Sunday, December 07, 2008

"Shall We Call It A Depression Now?"

Robert Reich: "We Are Falling Off A Cliff. Shall We Call It A Depression Now?" That was the headline this morning on a liberal website. We actually fell of the cliff a long time ago... when we began to ignore the capacity of our hands to generate the feelings of well-being that are essential to healthy human beings. There is a direct relationship between depression on a personal scale and on the international scale. In the case of international economies, depression means a dramatic decline in the exchange of energy in the form of currency. In the case of a single human being, depression is emotional withdrawal and lack of energy for the basic functions of living.

One of the defining symptoms of personal depression is the loss of sense of control over one's own life. A defining symptom of economic depression is loss of sense of control over economic conditions, resulting in free-fall. We know that the hands provide a feedback mechanism in which a sense of control is restored to our own lives. We can deal with personal depression and economic depression at the exact same time.

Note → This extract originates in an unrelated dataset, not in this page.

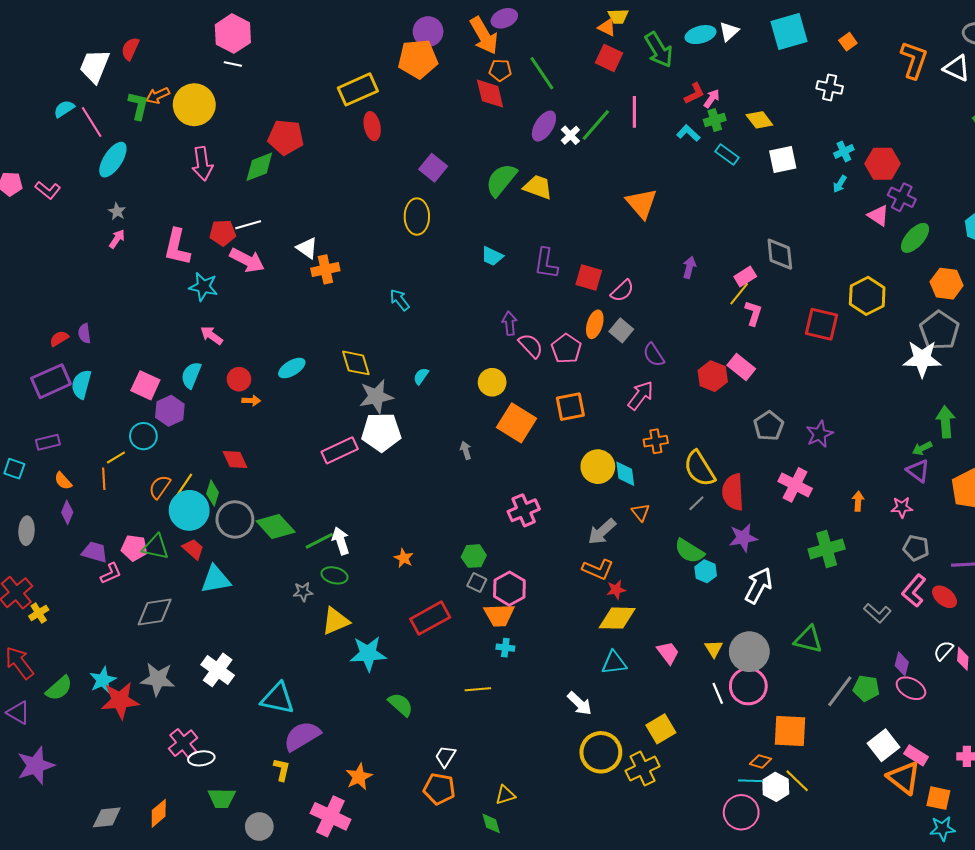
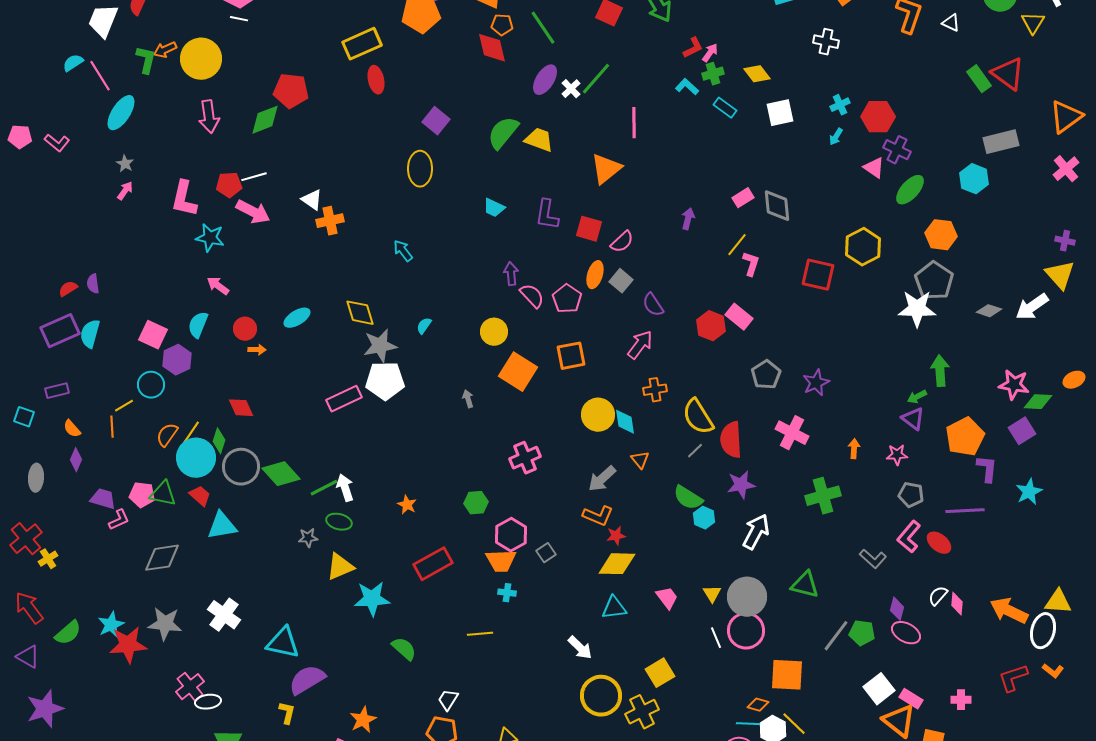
white triangle: (957, 68) -> (951, 23), size x0.7
pink line: (634, 112) -> (634, 123), moved
orange triangle: (642, 203) -> (606, 169), moved, turned 32
pink rectangle: (745, 277) -> (743, 198), moved
gray square: (477, 583) -> (546, 553), moved, turned 30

Watch a kid with a computer game, and you will see how important our hands are to maintaining mental health. It is often compulsive. Try to take one away and you may be met with anger. Games don't offer a finished product that can be shared with others to improve the quality of their lives, and they are essentially self indulgent, but they illustrate the depth of psychic, emotional engagement that the hands express in our daily lives.

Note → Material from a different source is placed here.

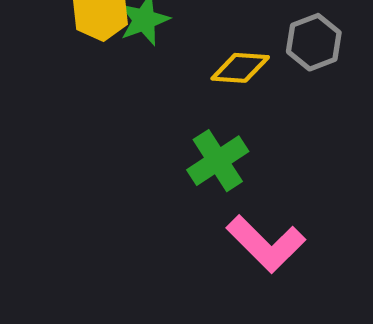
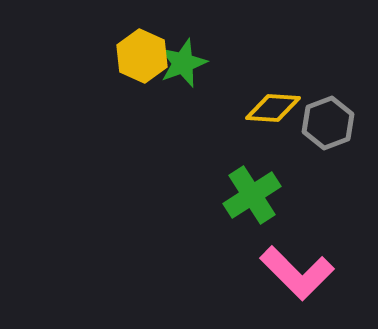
gray hexagon: (314, 42) -> (328, 123), moved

There are things you can do with your hands that offer direct creative expression, sustain a level of energy in your personal life, and provide value to others. These are the simple things that have formed the foundation of human culture. Garden, nurse, prepare food, make beautiful and useful objects.

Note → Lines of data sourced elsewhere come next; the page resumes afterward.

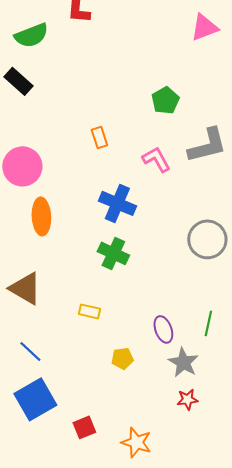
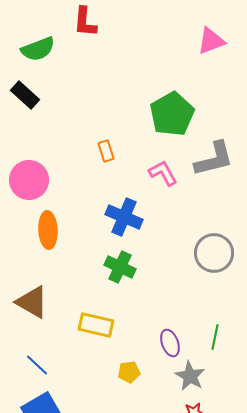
green pentagon: (165, 100) -> (172, 114), size x1.6
yellow rectangle: (89, 311) -> (96, 325), size x1.6

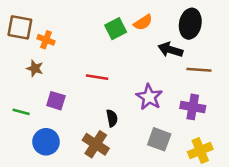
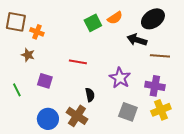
black ellipse: (190, 24) -> (153, 19), turned 45
green line: (21, 112) -> (17, 90), turned 48
blue circle: (46, 142) -> (48, 119), moved
yellow cross: (200, 150) -> (161, 110), moved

It really doesn't matter which of these you do first. Each leads to competence in the others. Each provides confidence. Each nourishes the soul, providing energy for greater intelligence and sense of control over one's life and environment. Each of these offers greater value to our communities and families.

We may hear any day, that the experts have fallen into agreement with Robert Reich... That we are in a depression. If that is true, we will all face difficult times. But what are the things that are really important? If everything falls apart as some predict, the important things will still remain. Children needing toys? Make some. Family needing food? Grow some. Running low on anti-depressants? Get your hands busy in the service of others.